[GIVEN ENTRIES Boundary: Start]

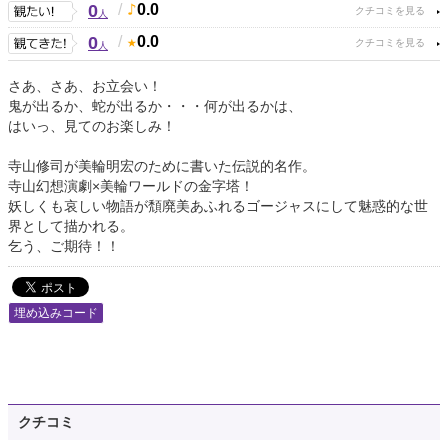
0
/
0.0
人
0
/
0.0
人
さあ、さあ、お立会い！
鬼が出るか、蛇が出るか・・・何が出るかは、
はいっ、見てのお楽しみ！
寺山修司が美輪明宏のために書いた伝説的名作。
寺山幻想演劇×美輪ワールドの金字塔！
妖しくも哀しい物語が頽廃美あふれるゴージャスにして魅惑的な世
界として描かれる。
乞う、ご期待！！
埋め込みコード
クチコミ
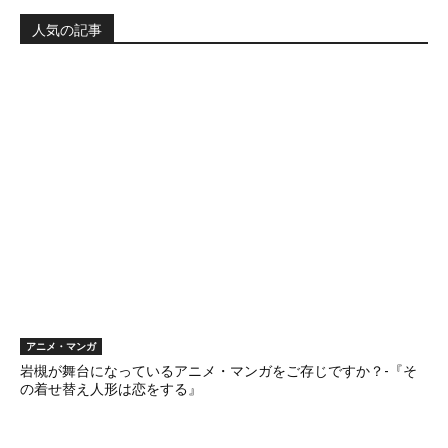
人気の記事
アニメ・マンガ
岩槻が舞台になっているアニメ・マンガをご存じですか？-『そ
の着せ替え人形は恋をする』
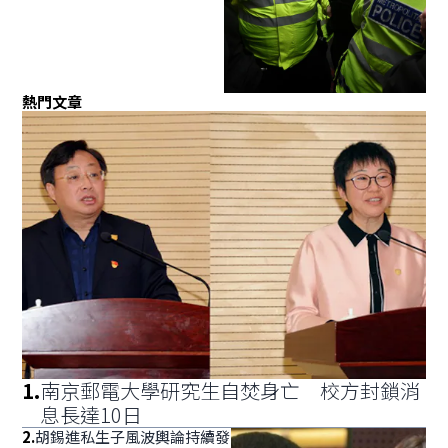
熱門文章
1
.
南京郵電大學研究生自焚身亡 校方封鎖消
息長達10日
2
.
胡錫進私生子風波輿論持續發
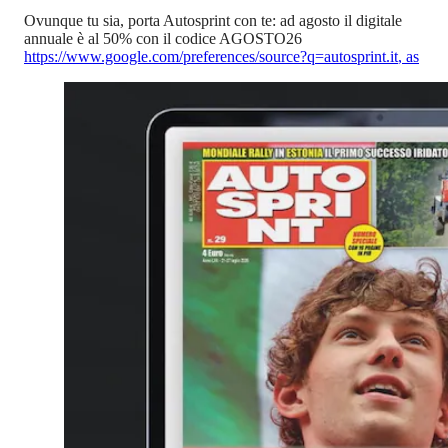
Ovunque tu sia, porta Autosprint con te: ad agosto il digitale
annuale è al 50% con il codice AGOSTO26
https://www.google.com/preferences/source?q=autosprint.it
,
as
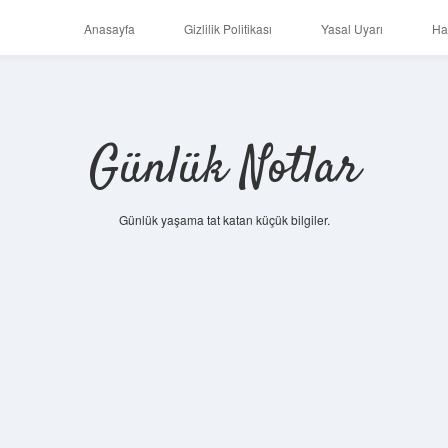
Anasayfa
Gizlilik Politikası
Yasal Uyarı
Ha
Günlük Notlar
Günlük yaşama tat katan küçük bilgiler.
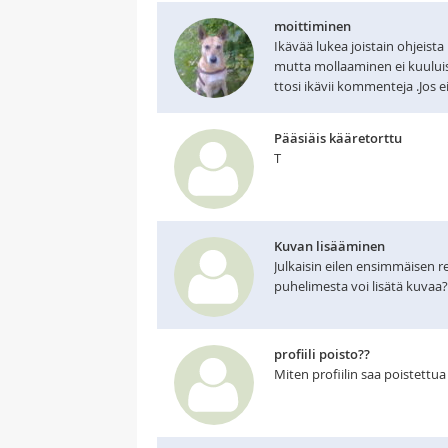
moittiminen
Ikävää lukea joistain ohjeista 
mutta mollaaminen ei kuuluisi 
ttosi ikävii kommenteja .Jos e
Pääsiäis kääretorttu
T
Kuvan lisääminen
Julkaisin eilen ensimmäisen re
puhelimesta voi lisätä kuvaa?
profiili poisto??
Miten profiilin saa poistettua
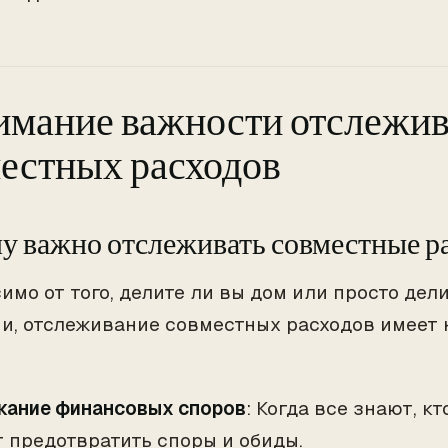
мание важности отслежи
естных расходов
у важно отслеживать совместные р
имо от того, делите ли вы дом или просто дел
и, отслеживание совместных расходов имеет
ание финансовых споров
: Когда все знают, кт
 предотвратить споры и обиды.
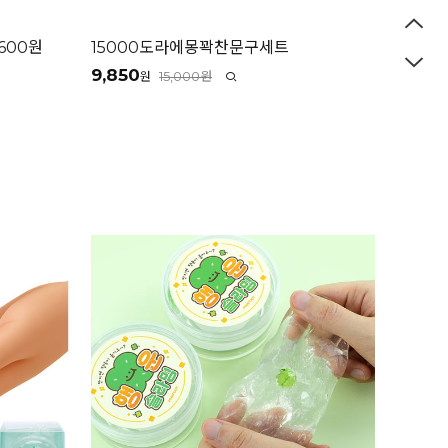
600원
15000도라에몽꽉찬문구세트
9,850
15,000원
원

[GIVEN ENTRIES Boundary: End]
[GIVEN ENTRIES Boundary: Start]

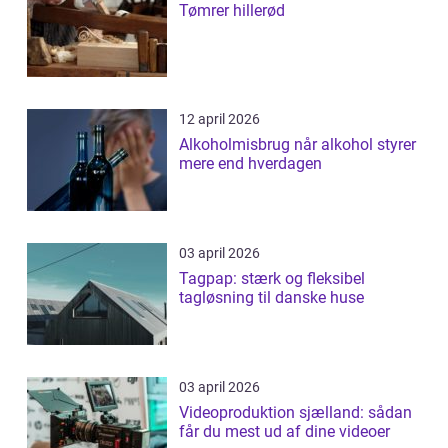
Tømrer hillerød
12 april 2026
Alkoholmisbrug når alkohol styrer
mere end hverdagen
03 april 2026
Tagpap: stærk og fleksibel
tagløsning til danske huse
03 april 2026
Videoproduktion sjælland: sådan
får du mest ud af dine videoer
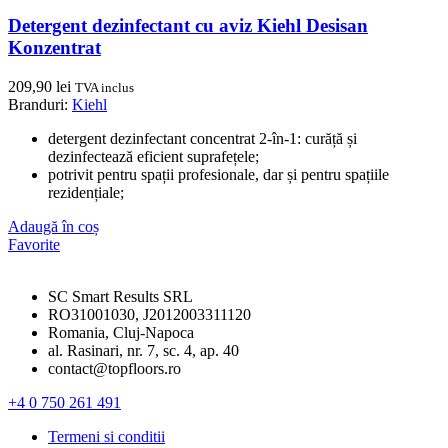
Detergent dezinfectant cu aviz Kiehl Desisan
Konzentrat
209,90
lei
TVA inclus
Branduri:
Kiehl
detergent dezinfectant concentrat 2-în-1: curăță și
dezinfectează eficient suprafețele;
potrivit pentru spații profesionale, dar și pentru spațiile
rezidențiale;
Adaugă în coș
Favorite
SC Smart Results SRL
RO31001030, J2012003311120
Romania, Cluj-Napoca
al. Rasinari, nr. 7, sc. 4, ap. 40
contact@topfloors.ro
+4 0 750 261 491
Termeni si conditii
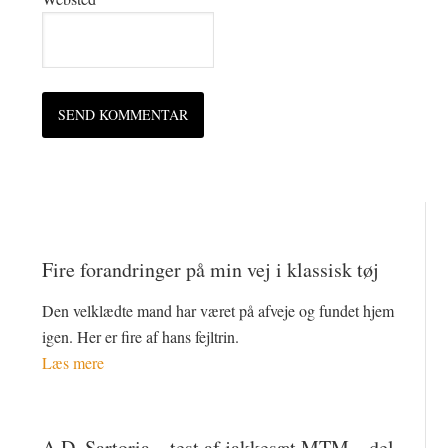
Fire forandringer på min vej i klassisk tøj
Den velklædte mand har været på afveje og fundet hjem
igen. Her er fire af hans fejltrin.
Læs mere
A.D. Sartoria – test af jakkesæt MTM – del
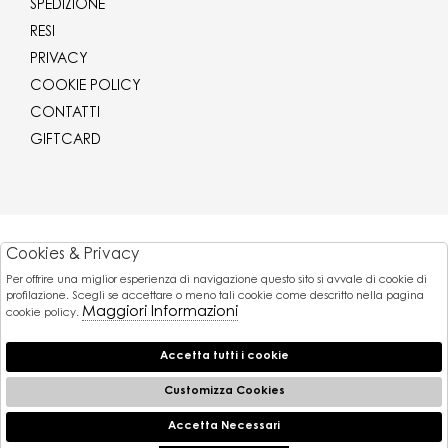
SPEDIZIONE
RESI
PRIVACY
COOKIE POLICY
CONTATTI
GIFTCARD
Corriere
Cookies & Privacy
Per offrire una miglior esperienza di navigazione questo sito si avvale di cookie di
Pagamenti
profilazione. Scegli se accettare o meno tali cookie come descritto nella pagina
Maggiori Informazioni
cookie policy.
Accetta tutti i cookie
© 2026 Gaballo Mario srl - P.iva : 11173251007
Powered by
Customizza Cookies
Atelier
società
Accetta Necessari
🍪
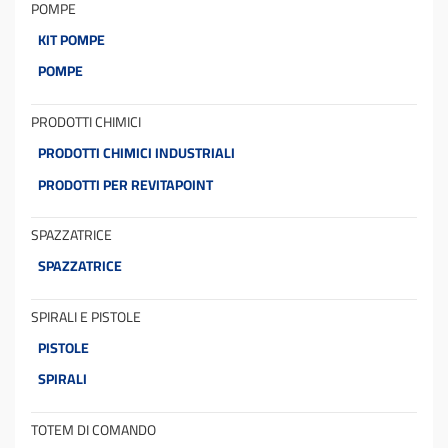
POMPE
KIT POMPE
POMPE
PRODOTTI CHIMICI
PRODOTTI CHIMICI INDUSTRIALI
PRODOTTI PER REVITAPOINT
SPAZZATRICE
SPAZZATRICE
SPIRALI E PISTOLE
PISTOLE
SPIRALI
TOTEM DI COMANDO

[GIVEN ENTRIES Boundary: End]
[GIVEN ENTRIES Boundary: Start]

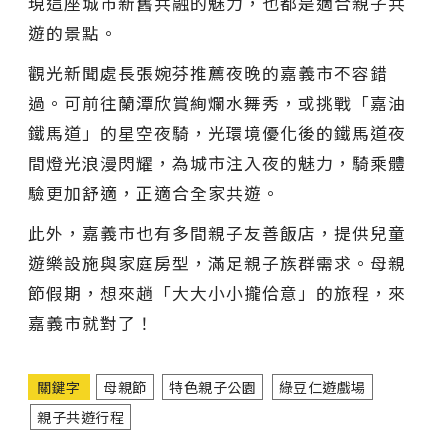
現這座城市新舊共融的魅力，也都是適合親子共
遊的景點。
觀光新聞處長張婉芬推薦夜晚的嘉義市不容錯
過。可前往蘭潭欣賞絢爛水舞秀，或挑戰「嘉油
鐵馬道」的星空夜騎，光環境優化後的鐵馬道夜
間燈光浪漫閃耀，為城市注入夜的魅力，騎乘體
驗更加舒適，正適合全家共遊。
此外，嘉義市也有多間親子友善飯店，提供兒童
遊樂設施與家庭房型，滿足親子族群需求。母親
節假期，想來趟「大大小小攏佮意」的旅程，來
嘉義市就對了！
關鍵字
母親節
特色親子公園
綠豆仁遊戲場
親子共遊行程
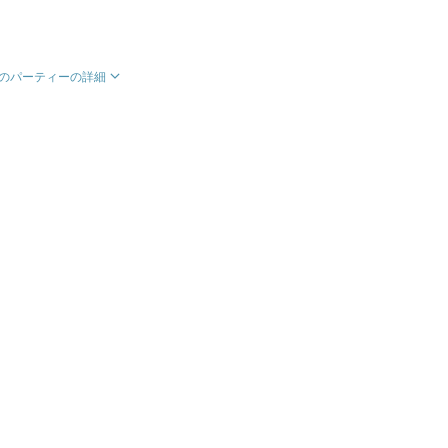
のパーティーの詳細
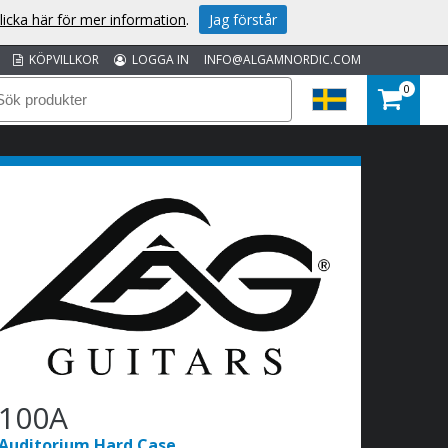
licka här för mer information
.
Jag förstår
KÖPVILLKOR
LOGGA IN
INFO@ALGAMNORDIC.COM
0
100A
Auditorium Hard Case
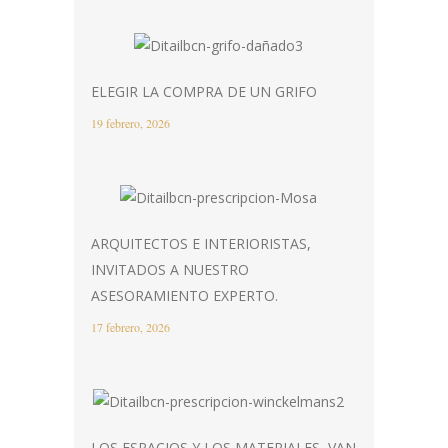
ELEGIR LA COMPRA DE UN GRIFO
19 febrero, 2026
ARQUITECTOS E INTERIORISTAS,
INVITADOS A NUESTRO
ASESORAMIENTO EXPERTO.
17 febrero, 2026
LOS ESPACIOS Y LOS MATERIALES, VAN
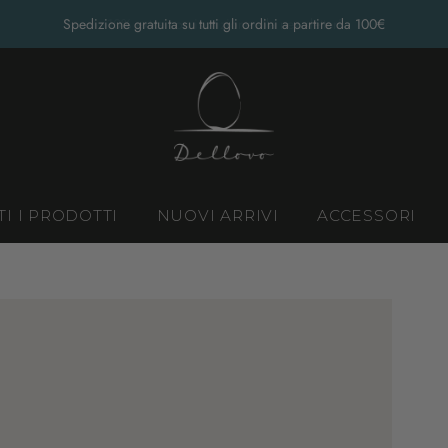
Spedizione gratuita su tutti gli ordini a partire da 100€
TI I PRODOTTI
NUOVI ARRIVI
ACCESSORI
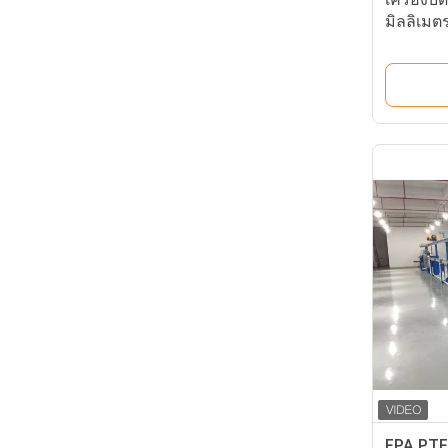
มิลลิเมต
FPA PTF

[GIVEN ENTRIES Boundary: End]

### TASK BRIEF:
Scan the listing above and identify each line holding the string "Kiehl"; copy every such line.

### RESULT OF THE EXERCISE:
Detergent dezinfectant cu aviz Kiehl Desisan
Kiehl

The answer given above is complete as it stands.